La crise présidentielle libanaise, origines et issues
Dr Elie Haddad

21 novembre 2007

Le Liban fait partie des rares pays où la composition démographique constitue l’une des raisons principales de son existence.

Ce mélange unique de communautés religieuses vivant ensemble depuis des centaines d’années a poussé feu le Pape Jean Paul II à considérer le Liban comme pays message pour l’humanité.

En effet, dans ce monde moderne où le terrorisme s’est taillé une place prépondérante et l’intolérance s’est érigée comme moyen de communication, l’exemple que peut donner le Liban sur la coexistence entre ses différentes composantes devrait prouver que le choc des civilisations n’est pas une fatalité et que les êtres humains, avec un brin d’intelligence et de responsabilité, peuvent vivre ensemble et bâtir, en commun, leur société.

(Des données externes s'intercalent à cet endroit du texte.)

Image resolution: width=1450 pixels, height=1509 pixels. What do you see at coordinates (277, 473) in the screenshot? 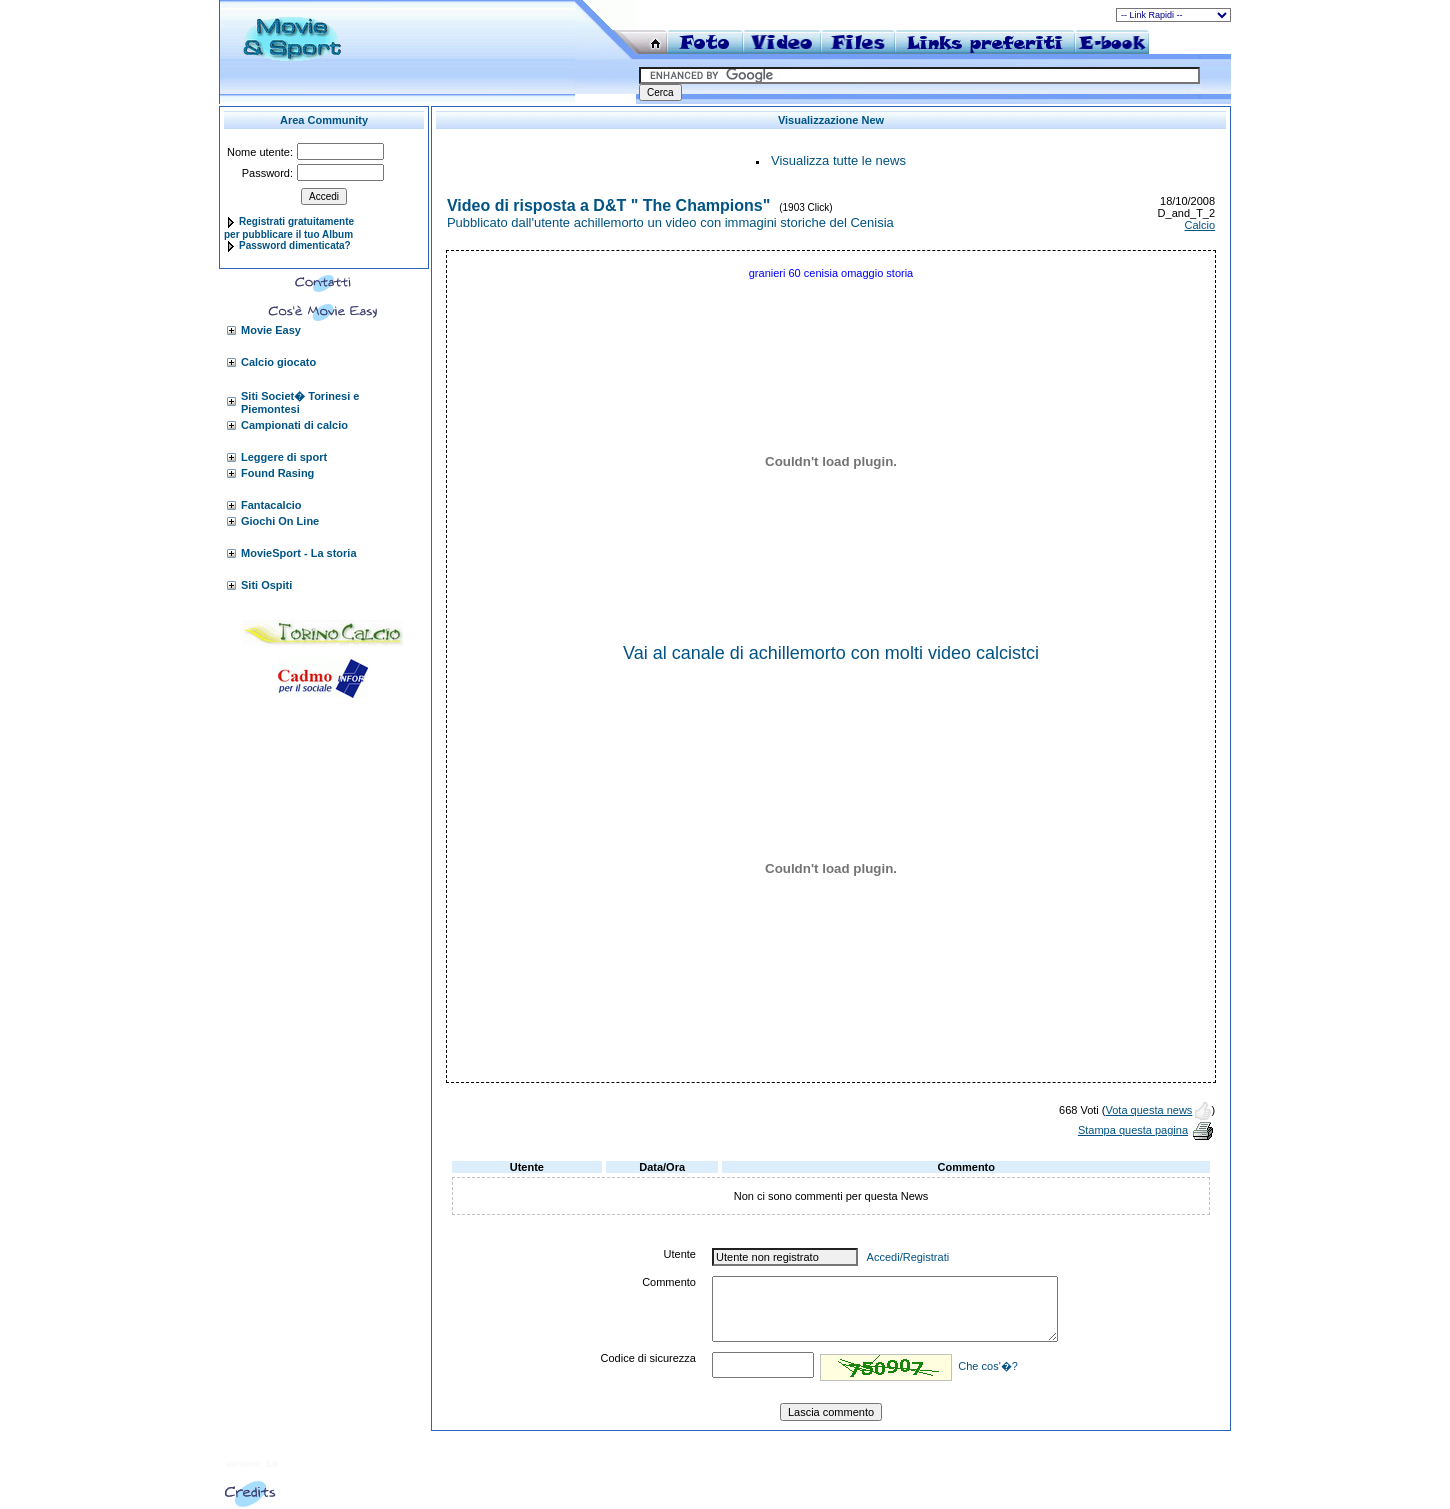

Au XIXème siècle, suite à des périodes successives de troubles internes, les libanais ont dû progressivement établir un régime sur des bases consensuelles (ou consociatives). Après l’indépendance en 1943 et avec l’aide de la France, pays mandataire, le Liban a définitivement adopté ce type de démocratie commune, privilégiant ainsi le partage du pouvoir entre les différentes composantes du pays. Cependant, le côté immuable de cette démocratie et son incapacité à évoluer avec le temps ont permis de fragiliser la société libanaise, pratiquement la seule démocratie dans un océan de théocraties et de dictatures. Ce fût ainsi la guerre dite « civile » ayant éclaté en 1975.

A la fin de cette dernière, en 1989, et pour pouvoir sortir de l’impasse, les libanais ont dû avoir recours, une fois de plus, à la même démocratie consensuelle avec cependant une nouvelle répartition des tâches au sein du pouvoir. Le président de la république était resté maronite mais a vu ses prérogatives fortement diminuées au profit d’un conseil des ministres toujours présidé par un sunnite. Le président du parlement devait sortir des rangs des chiites avec un rôle plus renforcé et une assise plus solide.

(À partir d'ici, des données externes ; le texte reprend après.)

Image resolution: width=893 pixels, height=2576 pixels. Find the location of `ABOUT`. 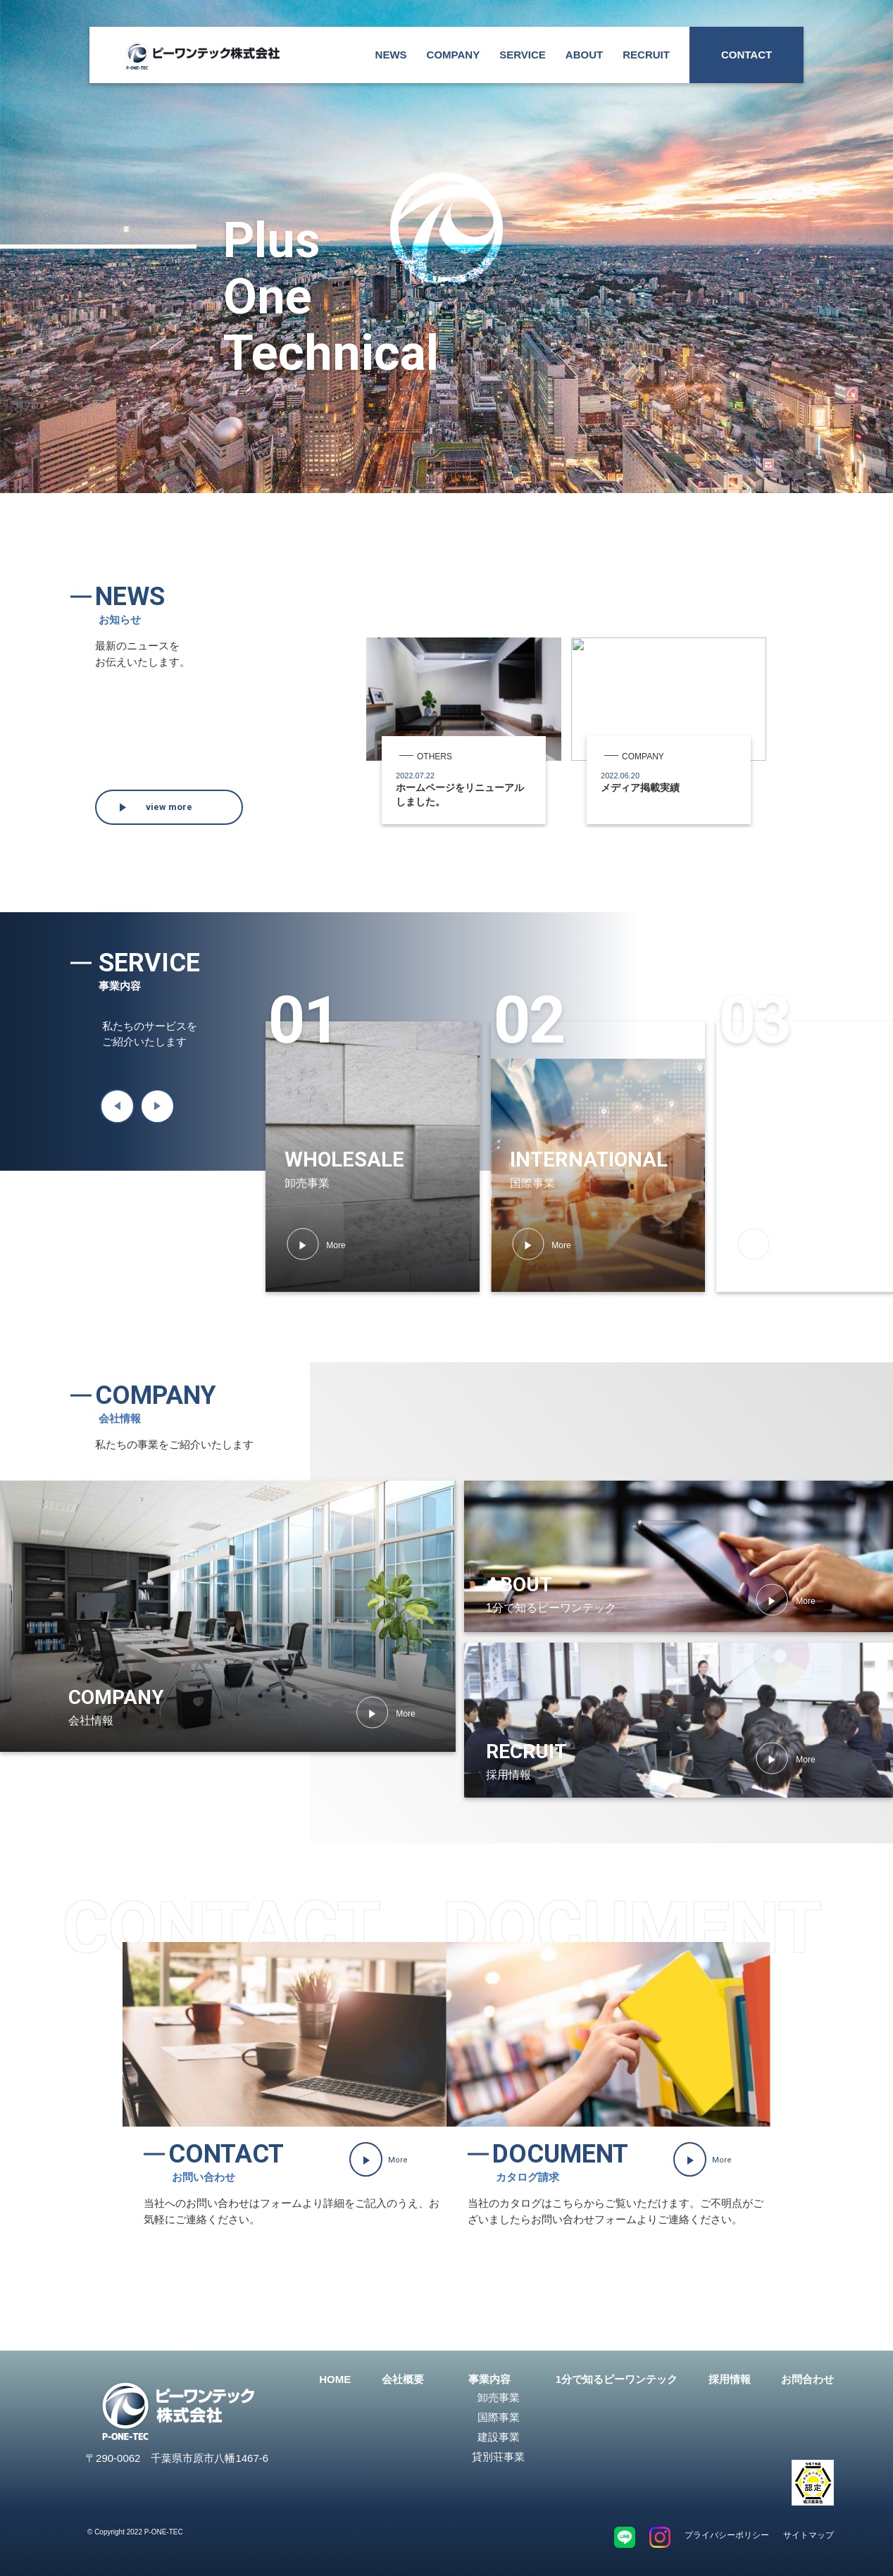 ABOUT is located at coordinates (584, 55).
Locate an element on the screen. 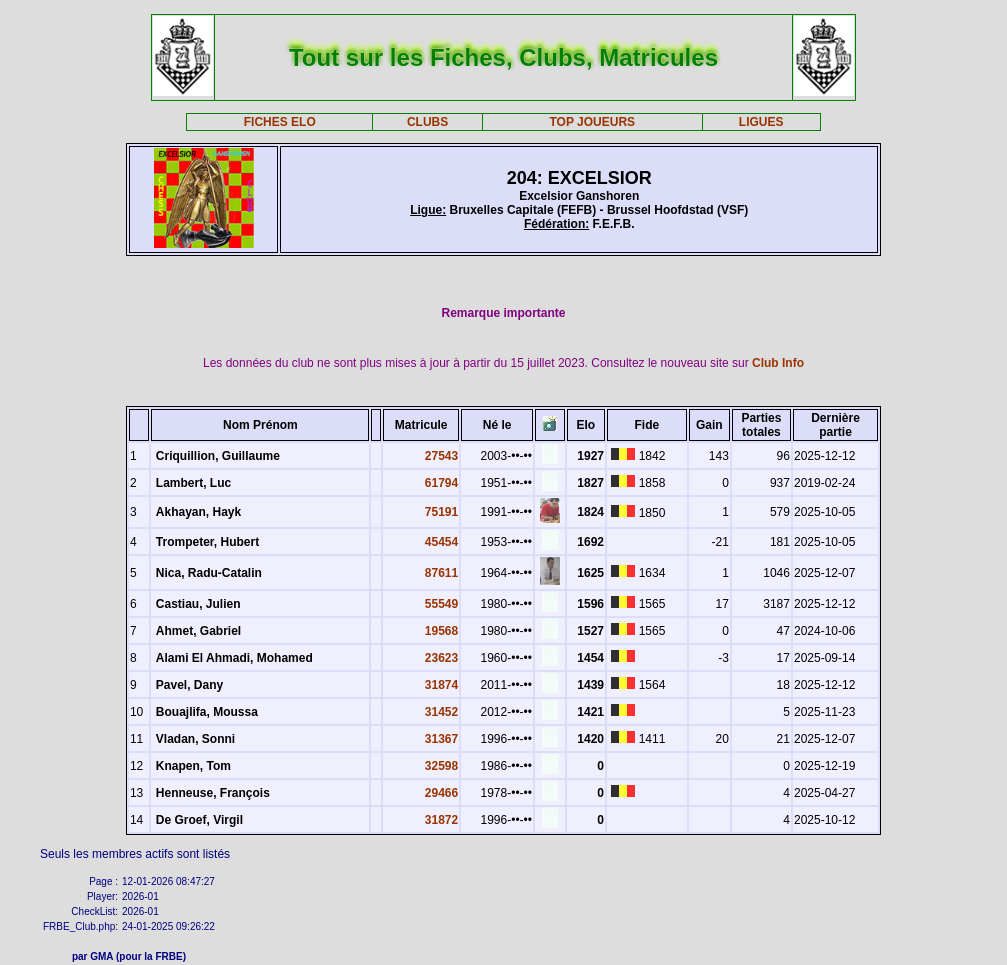 The height and width of the screenshot is (965, 1007). 31452 is located at coordinates (441, 712).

Cependant, l’occupation syrienne, qui a duré plus de 30 ans, n’a cessé de perturber cet équilibre, en privilégiant les alliés au profit des adversaires, dont la majorité était chrétienne.

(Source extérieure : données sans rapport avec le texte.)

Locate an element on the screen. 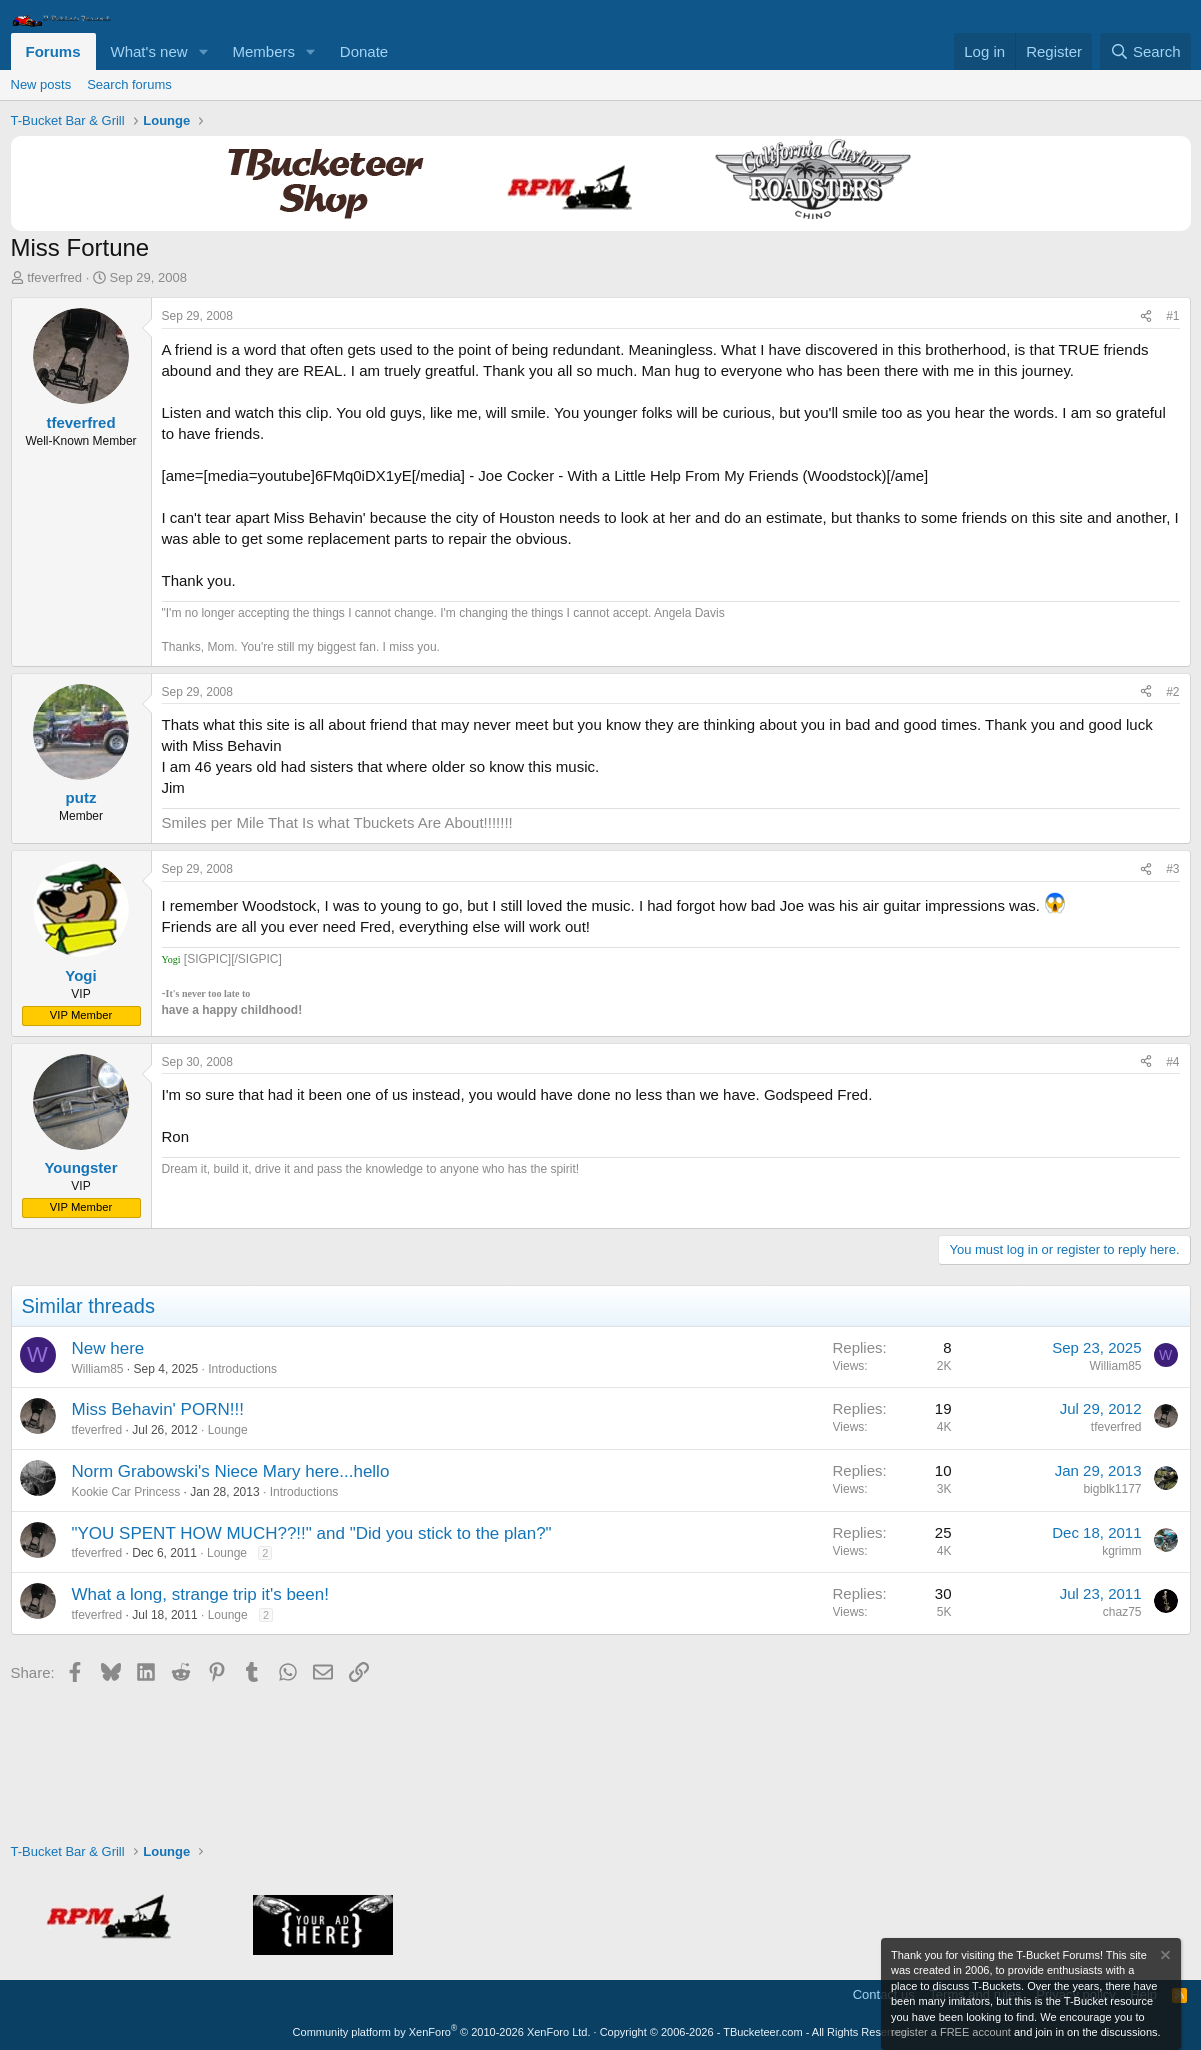  bigblk1177 is located at coordinates (1112, 1489).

Après le départ de l’armée syrienne, il était donc indispensable de rétablir l’équilibre socio-politique interne afin de permettre à chaque communauté d’être légitimement représentée au sein du pouvoir et de participer ainsi pleinement à l’entreprise de la reconstruction et la modernisation espérée après une longue période de guerre.

Ainsi, eurent lieu les élections législatives de 2005. Malgré les multiples et sérieuses irrégularités qui les ont entachées, tant sur le fond que sur la forme, ce premier scrutin a permis de dégager une grande force dans chacune des trois principales communautés composant le pays ; près de 70% des voix des sunnites ont plébiscité les listes du Courant du Futur de Saad Hariri, le même pourcentage du vote des chrétiens les listes du Courant du Général Michel Aoun. En parallèle, plus de 85% des chiites ont donné leur voix au tandem Hezbollah-Amal. Ainsi, selon la formule historique du Patriarche Sfeir prononcée au lendemain de ces élections, chaque communauté avait choisi son leader.

Dans la suite logique de ce processus, le Courant Hariri a proposé Mr Siniora comme premier ministre, les deux pôles chiites ont voulu confier le perchoir à Nabih Berri. Toutes les forces politiques en présence ont dû entériner ces choix en cohérence avec l’esprit consensuel.

Il se trouve cependant qu’actuellement, nous nous retrouvons aux portes d’une nouvelle échéance, celle d’élire le nouveau président de la république qui devrait succéder au Général Lahoud. Il parait donc indispensable, dans le respect de l’esprit et le cadre de cette même démocratie, de confier la magistrature suprême au plus populaire, donc plus légitime, des leaders chrétiens, en l’occurrence Michel Aoun, étant donné qu’il est lui-même candidat.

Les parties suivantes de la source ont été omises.